Eu peguei o celular com as mãos tremendo. Abri a conversa. Enviei o vídeo que eu tinha guardado — aquele da sacada da pousada, eu metendo fundo no cu dela enquanto o mar batia ao fundo, ela gemendo “eu te amo, Ricardo” enquanto gozava apertando meu pau no cu. Enviei anonimamente pro número do Eduardo. Vingança pura. Cru. Sem piedade.

Depois liguei pra ela. Ela atendeu baixo, voz rouca de quem tinha acabado de ser comida por ele.

— Ricardo… agora não… ele tá aqui…

Eu não deixei ela terminar. Voz quebrada, lágrimas escorrendo pelo rosto, eu rosnei:

— Eu mandei o vídeo pro seu marido.

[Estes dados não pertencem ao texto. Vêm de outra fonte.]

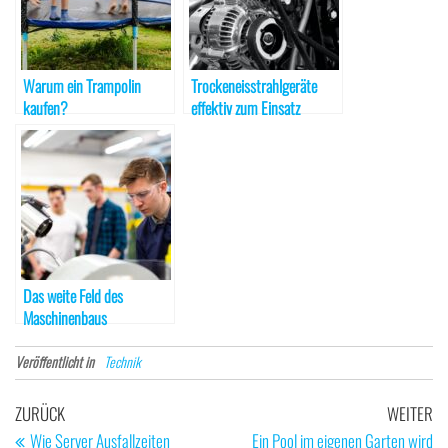
Warum ein Trampolin
Trockeneisstrahlgeräte
kaufen?
effektiv zum Einsatz
bringen
Das weite Feld des
Maschinenbaus
Veröffentlicht in
Technik
Beitragsnavigation
Vorheriger
Nä
ZURÜCK
WEITER
Beitrag
Be
Wie Server Ausfallzeiten
Ein Pool im eigenen Garten wird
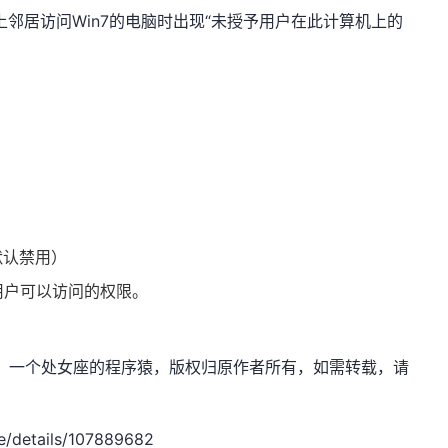
上邻居访问Win7的电脑时出现“未授予用户在此计算机上的
统默认禁用）
用户可以访问的权限。
.net，作者：一个处女座的程序猿，版权归原作者所有，如需转载，请
/details/107889682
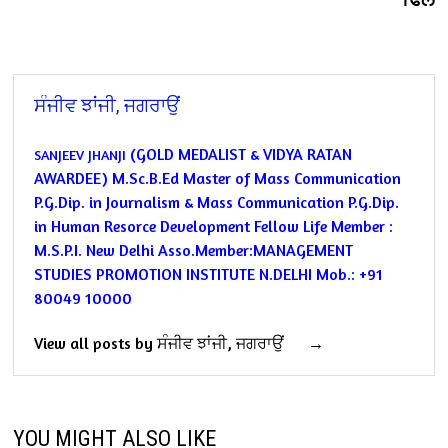
ਸੰਜੀਵ ਝਾਂਜੀ, ਜਗਰਾਉਂ
(GOLD MEDALIST & VIDYA RATAN
SANJEEV JHANJI
AWARDEE)
M.Sc.B.Ed
Master of Mass Communication
P.G.Dip. in Journalism & Mass Communication
P.G.Dip.
in Human Resorce Development
Fellow Life Member :
M.S.P.I. New Delhi
Asso.Member:MANAGEMENT
STUDIES PROMOTION INSTITUTE N.DELHI
Mob.: +91
80049 10000
View all posts by ਸੰਜੀਵ ਝਾਂਜੀ, ਜਗਰਾਉਂ →
YOU MIGHT ALSO LIKE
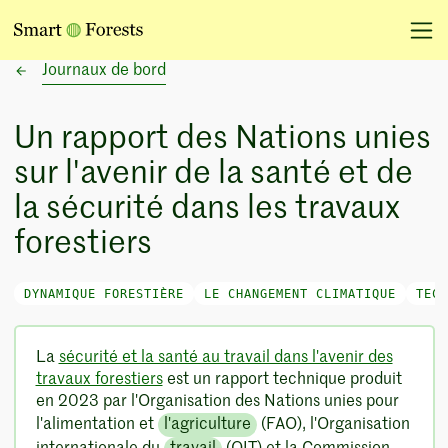
Journaux de bord
Un rapport des Nations unies
sur l'avenir de la santé et de
la sécurité dans les travaux
forestiers
DYNAMIQUE FORESTIÈRE
LE CHANGEMENT CLIMATIQUE
TECH
La
sécurité et la santé au travail dans l'avenir des
travaux forestiers
est un rapport technique produit
en 2023 par l'Organisation des Nations unies pour
l'alimentation et
l'agriculture
(FAO), l'Organisation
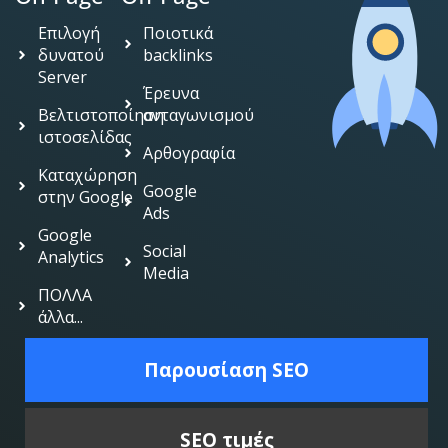
Επιλογή
Ποιοτικά
δυνατού
backlinks
Server
Έρευνα
Βελτιστοποίηση
ανταγωνισμού
ιστοσελίδας
Αρθογραφία
Καταχώρηση
Google
στην Google
Ads
Google
Social
Analytics
Media
ΠΟΛΛΑ
άλλα...
Παρουσίαση SEO
SEO τιμές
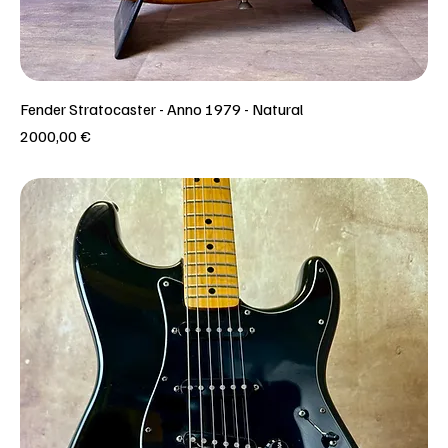
Fender Stratocaster - Anno 1979 - Natural
Prezzo
2000,00 €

Ele viu tudo. Viu você gozando no meu pau, dizendo que me ama. Agora responde pra ele na minha frente. Enquanto ele te come. Diz pra ele que você vai passar a semana inteira comigo. Diz que você me ama mais. Ou eu juro por Deus que eu sumo da sua vida agora e você nunca mais vai sentir esse pau te arrombando.

Eu ouvi o gemido dela do outro lado. Ouvi o Eduardo rosnando de ciúme. E eu fiquei duro pra caralho de ódio e dor.

— Responde, Mariana. Agora. Enquanto ele te fode. Diz que você escolheu.

Ela gemia, voz entrecortada, enquanto eu imaginava ele estocando com raiva atrás dela:

— Ricardo… eu… eu tô com ele agora… ele tá me comendo… ahhh… eu te amo… eu vou… eu vou passar a semana com você… mas…

Eu explodi:

— NÃO TEM MAS, PORRA! Escolhe agora! Eu ou ele! Eu tô chorando aqui, Mariana! Eu tô destruído! Eu te amo tanto que eu mandei o vídeo pra ele só pra ele sofrer como eu sofro todo dia! Eu quero você pra mim. Eu quero você saindo daquela casa. Eu quero você na minha cama todo dia. Eu quero te engravidar. Eu quero te roubar de uma vez. Escolhe. AGORA. Ou eu nunca mais te toco na vida.

Silêncio. Só gemidos, respirações ofegantes, o barulho de pele contra pele do outro lado da linha. Eu chorava abertamente, pau na mão, batendo com raiva enquanto ouvia ela gozando pra ele, mas falando pra mim.

— Eu escolho… eu escolho você… eu vou passar a semana inteira… eu vou dizer pra ele… eu te amo mais, Ricardo… eu te amo pra caralho…

Eu gozei rugindo no telefone, jorrando no chão, lágrimas misturadas com porra, corpo inteiro tremendo de alívio e dor.

— Boa menina. Mas quando você chegar em casa depois dessa semana… você não volta pra ele. Você vem pra mim. Pra sempre. Eu te amo demais pra te dividir. Eu te amo tanto que eu destruí tudo hoje. E você vai escolher de uma vez por todas.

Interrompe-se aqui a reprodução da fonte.